In our marriage, the first time that Nancy was emotional over a relationship with a friend, I handled it like a guy. I said things like, “get over it,” “she’s not that good of a friend anyway,” and “it’s not worth getting upset about.” With our strong personalities, this situation soon turned into a fight. Now all of a sudden I was the bad guy and I had no clue why. I do give Nancy a lot of credit. She tried to tell me what she was thinking and feeling. I just did not hear her. I was so sure that she was making a big deal out of nothing that I basically ignored her.
Honestly, in those early years of marriage, I was a really slow learner. It took a long time before the idea came to me that her feelings, emotions, and how she viewed situations might actually be valid. I am really not sure what made the difference but I think I finally began to listen to her and tried to hear what she was saying.
Today there are still times that I do not get her responses but I am different. I listen better. I consciously try to put myself in her shoes. I ask myself, “What does this situation look like through Nancy’s eyes?” and “How is her perspective different than mine?” Those two questions, coupled with taking time to listen and process before I respond, has made a huge difference for us. I can truly empathize with her without judging.
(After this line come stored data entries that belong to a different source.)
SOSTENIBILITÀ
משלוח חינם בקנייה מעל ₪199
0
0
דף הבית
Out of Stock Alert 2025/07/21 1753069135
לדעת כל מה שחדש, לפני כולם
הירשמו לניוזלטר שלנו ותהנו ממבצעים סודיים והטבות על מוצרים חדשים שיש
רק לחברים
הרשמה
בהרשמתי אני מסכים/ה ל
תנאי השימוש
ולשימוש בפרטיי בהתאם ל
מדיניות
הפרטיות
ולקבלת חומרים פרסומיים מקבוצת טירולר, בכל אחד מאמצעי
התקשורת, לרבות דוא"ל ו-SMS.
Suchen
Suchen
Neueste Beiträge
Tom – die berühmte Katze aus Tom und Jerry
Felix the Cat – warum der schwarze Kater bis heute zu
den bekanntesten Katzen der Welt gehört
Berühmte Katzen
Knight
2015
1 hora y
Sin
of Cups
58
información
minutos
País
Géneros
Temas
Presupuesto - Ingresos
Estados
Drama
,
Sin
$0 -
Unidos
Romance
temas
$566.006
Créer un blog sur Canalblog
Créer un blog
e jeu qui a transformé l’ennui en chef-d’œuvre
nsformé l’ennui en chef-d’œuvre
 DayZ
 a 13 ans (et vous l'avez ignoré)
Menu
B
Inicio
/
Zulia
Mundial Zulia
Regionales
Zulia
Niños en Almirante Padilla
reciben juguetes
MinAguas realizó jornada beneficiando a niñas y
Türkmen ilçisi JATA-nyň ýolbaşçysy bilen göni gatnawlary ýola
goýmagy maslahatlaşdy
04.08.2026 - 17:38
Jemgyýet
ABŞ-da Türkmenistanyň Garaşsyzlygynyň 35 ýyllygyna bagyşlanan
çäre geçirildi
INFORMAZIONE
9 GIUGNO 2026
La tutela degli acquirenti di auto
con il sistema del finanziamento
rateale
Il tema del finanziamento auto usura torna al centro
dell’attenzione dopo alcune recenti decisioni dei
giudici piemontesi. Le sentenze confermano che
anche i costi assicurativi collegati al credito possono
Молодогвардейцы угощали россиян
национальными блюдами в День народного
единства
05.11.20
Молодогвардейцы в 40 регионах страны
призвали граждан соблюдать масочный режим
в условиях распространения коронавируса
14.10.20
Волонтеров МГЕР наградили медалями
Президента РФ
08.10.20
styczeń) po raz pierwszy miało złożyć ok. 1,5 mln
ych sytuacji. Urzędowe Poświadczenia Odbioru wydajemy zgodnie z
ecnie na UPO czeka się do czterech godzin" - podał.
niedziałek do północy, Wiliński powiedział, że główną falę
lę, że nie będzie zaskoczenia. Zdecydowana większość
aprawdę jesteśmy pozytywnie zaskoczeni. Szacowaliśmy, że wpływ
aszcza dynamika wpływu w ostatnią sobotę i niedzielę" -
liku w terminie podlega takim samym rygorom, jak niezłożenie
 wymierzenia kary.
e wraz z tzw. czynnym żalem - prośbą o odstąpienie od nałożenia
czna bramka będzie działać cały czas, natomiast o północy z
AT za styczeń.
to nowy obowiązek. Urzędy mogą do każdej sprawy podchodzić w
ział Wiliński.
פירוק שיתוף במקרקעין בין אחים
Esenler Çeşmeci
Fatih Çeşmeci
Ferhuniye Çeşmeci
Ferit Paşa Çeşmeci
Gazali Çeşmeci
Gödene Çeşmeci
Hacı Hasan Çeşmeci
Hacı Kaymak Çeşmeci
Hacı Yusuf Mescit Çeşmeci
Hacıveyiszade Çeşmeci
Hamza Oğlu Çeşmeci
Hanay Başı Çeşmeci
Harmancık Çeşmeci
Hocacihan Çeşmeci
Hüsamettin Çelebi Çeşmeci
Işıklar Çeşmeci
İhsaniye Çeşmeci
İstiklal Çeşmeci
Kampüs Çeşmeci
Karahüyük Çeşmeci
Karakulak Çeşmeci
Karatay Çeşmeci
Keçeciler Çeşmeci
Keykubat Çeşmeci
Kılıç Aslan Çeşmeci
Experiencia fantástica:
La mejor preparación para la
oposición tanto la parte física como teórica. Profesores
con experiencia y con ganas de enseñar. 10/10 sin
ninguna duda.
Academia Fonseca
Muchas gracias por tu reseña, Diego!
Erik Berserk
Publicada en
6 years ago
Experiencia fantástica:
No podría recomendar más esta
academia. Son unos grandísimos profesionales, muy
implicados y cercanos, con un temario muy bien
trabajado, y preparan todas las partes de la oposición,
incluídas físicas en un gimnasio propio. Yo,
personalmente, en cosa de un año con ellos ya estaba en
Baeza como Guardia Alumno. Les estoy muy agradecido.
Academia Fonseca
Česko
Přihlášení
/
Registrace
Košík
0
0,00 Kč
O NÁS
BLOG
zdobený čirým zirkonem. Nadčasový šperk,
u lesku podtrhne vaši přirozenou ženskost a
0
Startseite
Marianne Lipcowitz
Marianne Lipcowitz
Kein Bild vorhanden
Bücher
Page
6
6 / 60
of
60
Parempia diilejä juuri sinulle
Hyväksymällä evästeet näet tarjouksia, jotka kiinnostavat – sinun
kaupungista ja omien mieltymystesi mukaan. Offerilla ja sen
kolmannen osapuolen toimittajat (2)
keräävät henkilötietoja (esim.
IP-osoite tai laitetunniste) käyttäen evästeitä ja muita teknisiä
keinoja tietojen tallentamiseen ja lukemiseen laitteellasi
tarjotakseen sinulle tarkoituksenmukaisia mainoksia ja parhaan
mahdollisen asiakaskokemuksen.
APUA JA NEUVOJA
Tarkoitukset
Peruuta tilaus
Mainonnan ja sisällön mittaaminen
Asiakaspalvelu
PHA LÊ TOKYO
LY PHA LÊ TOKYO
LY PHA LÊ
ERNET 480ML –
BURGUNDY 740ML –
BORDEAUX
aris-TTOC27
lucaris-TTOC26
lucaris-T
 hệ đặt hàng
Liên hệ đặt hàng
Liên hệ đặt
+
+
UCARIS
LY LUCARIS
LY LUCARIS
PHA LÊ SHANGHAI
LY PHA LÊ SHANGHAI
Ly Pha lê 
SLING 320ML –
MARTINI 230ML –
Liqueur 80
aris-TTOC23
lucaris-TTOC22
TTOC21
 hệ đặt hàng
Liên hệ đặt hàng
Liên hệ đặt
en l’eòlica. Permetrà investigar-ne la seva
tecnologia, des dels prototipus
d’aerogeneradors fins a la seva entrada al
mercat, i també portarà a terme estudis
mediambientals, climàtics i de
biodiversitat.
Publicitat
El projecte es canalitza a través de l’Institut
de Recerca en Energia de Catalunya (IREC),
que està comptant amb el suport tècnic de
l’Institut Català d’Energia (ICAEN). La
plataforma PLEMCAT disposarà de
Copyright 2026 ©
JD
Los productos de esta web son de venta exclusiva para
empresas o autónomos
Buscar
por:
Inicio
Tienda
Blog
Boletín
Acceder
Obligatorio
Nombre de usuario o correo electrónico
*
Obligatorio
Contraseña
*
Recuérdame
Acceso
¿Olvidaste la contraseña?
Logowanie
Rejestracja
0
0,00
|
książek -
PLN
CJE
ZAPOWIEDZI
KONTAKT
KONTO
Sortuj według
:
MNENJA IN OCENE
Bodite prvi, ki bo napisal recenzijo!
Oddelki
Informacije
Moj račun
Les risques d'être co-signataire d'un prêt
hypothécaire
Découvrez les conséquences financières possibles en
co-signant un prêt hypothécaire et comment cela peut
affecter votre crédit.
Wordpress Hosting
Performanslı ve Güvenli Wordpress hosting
What about you and your spouse? What if you took time to put yourself in their shoes? What if you really listened to them when they were sharing something with you that was important to them? What if you ask yourself how this looks through their eyes? What if you acknowledge that you would handle the situation in a different way without judging their way of handling it? It changed so much for me and my marriage. Why not try it? What is holding you back?